Phan Xuân Nhuận (1 February 1916, in Quảng Sơn, Quảng Bình – 2016,) was a brigadier general of the South Vietnamese Army of the Republic of Vietnam.

==Military career==
In 1950, after the Vietnam National Army was officially established and separated from the French Union Army, he was promoted to Lieutenant to hold the position of Company Commander in the Vietnamese Infantry Battalion. In 1952, he was promoted to Captain to Deputy Battalion. In 1954, after the signing of the Geneva Accords (20 July), he was promoted to Major and appointed as a Battalion Commander.

In mid-September 1964, following an attempted coup by General Dương Văn Đức against the Nguyễn Khánh junta, Nhuận, then head of Ranger Command in Saigon was a signatory to a communiqué calling on Khánh to purge the military and government of Diem supporters.

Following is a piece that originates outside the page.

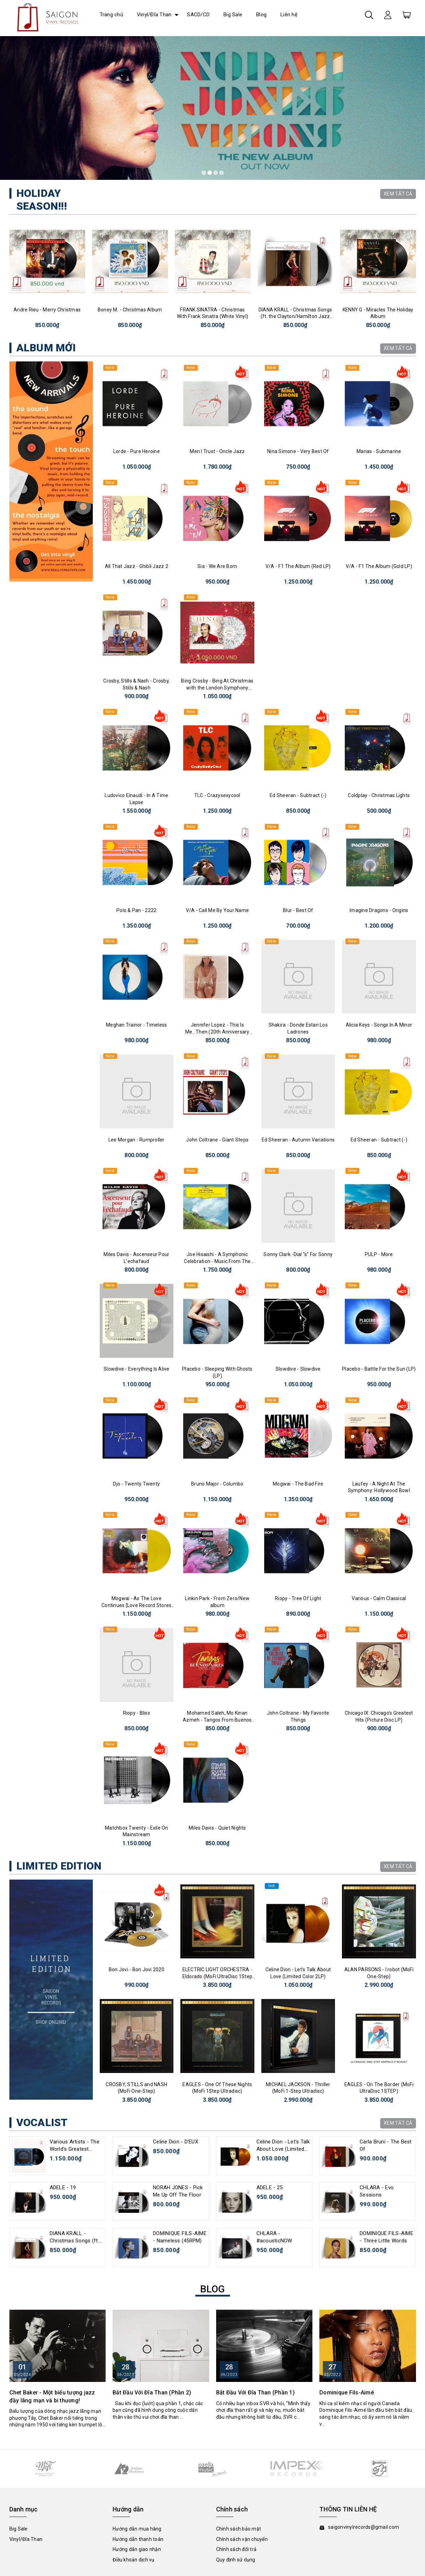 The image size is (425, 2576). I want to click on ADELE - 19, so click(63, 2187).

On 12 March 1966, following the dismissal of General Nguyễn Chánh Thi as I Corps commander, General Nguyễn Văn Chuân commander of the 1st Division replaced Thi and Nhuận was given command of the 1st Division. Following the dismissal of Thi, the northern zone erupted into a seething inferno of political dissent in the Buddhist Uprising. The number and intensity of strikes, marches, and rallies steadily increased, fueled by soldiers, police, and local officials loyal to Thi. By the beginning of April Struggle Movement forces appeared to control most of Huế, Da Nang and Hoi An and had the support of the I Corps headquarters and the 1st Division. At the same time, South Vietnamese combat operations in the northern zone began to peter out, and the danger that the crisis presented to the war effort became evident. Nhuận placed infantry and armored forces in blocking positions along Route 1, between Huế and Da Nang, and stood ready to reinforce Struggle units in Da Nang.

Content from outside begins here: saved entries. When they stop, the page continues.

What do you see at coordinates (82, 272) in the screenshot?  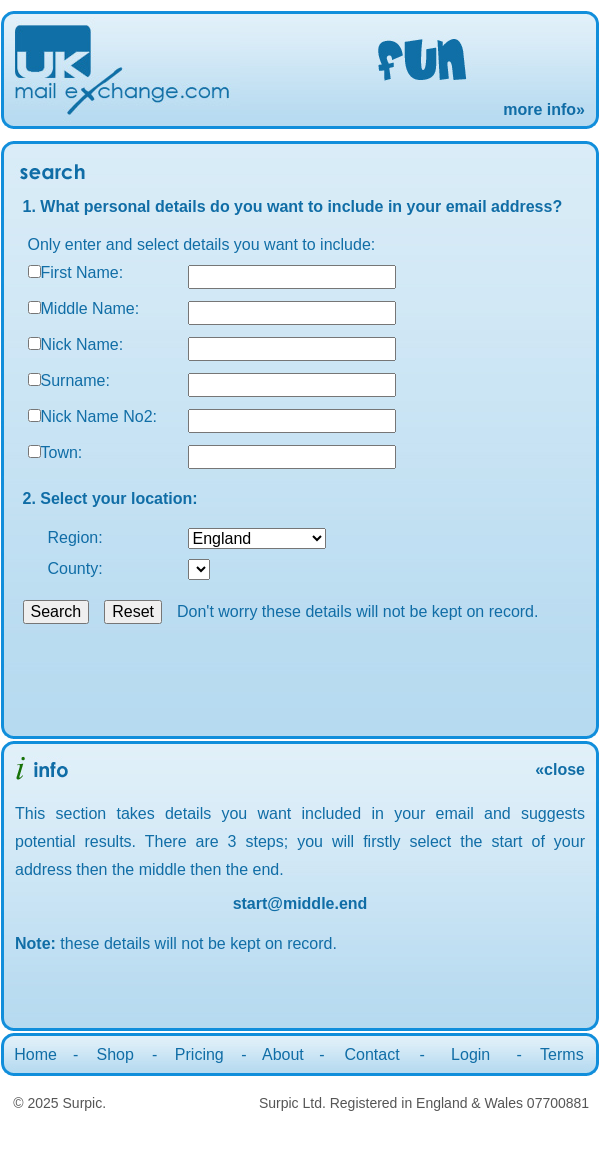 I see `First Name:` at bounding box center [82, 272].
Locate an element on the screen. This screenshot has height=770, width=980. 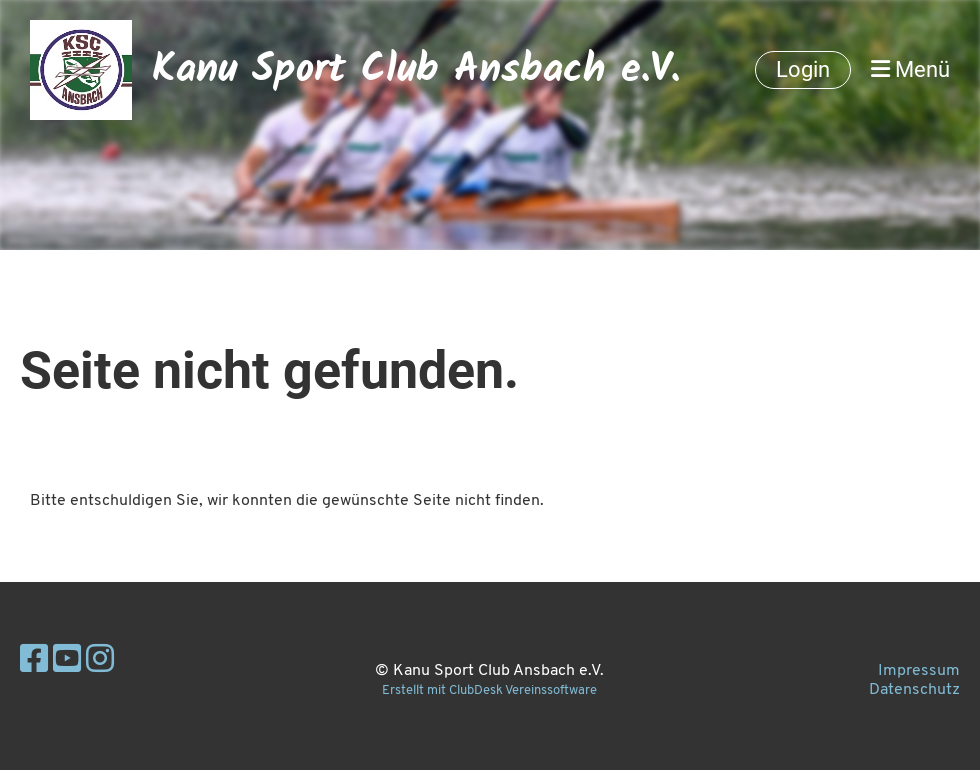 [Besuche uns auf YouTube] is located at coordinates (67, 662).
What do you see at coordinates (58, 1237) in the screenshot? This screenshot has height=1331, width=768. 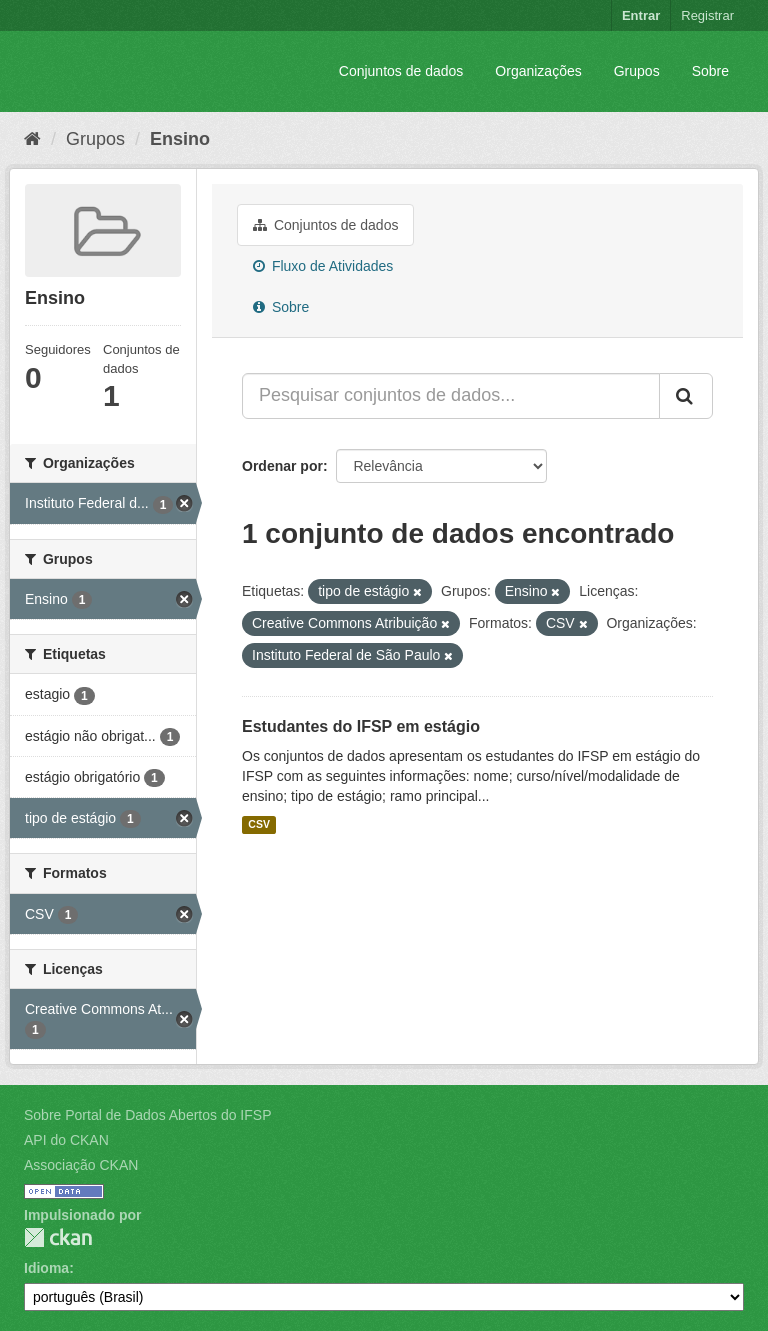 I see `CKAN` at bounding box center [58, 1237].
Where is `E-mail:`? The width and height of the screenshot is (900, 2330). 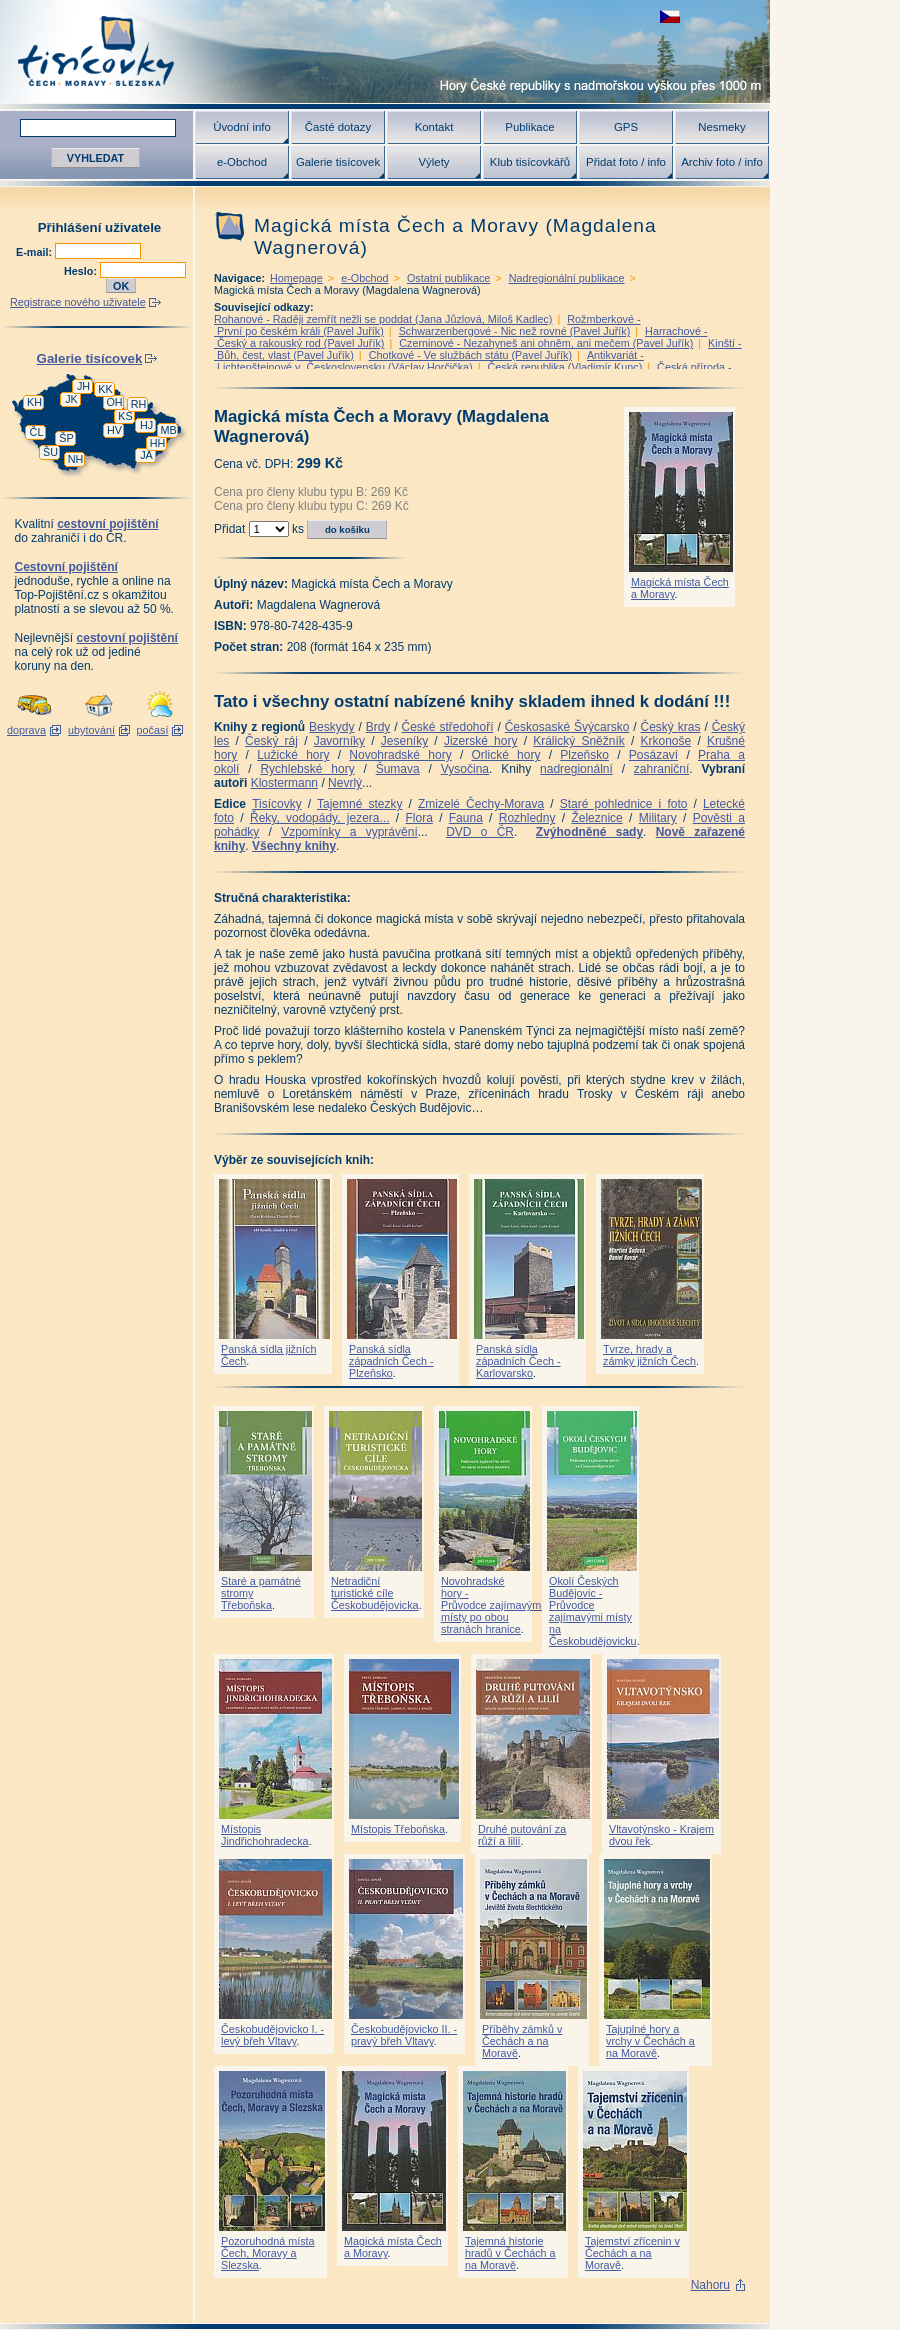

On 10 June 1966, the South Vietnamese junta began a steady buildup of special riot police under Republic of Vietnam National Police commander Colonel Nguyễn Ngọc Loan on the outskirts of Huế and, on 15 June, sent a task force of two Airborne and two Marine battalions under Colonel Ngô Quang Trưởng into the city for a final showdown. Intermittent fighting lasted in Huế for four days. Opposition was disorganized and consisted of about 1,000 1st Division troops, mostly soldiers from support units. Protected by Trưởng's forces, Loan's police removed the Buddhist altars and arrested most of the remaining leaders of the Struggle Movement, including Thích Trí Quang. The junta gave Trưởng command of the 1st Division replacing Nhuận, and by the end of June both the 1st Division and Huế were under firm government control.

On 9 July 1966 a special military tribunal dismissed Nhuận, Chuân, Thi and other supporters of the uprising from the ARVN.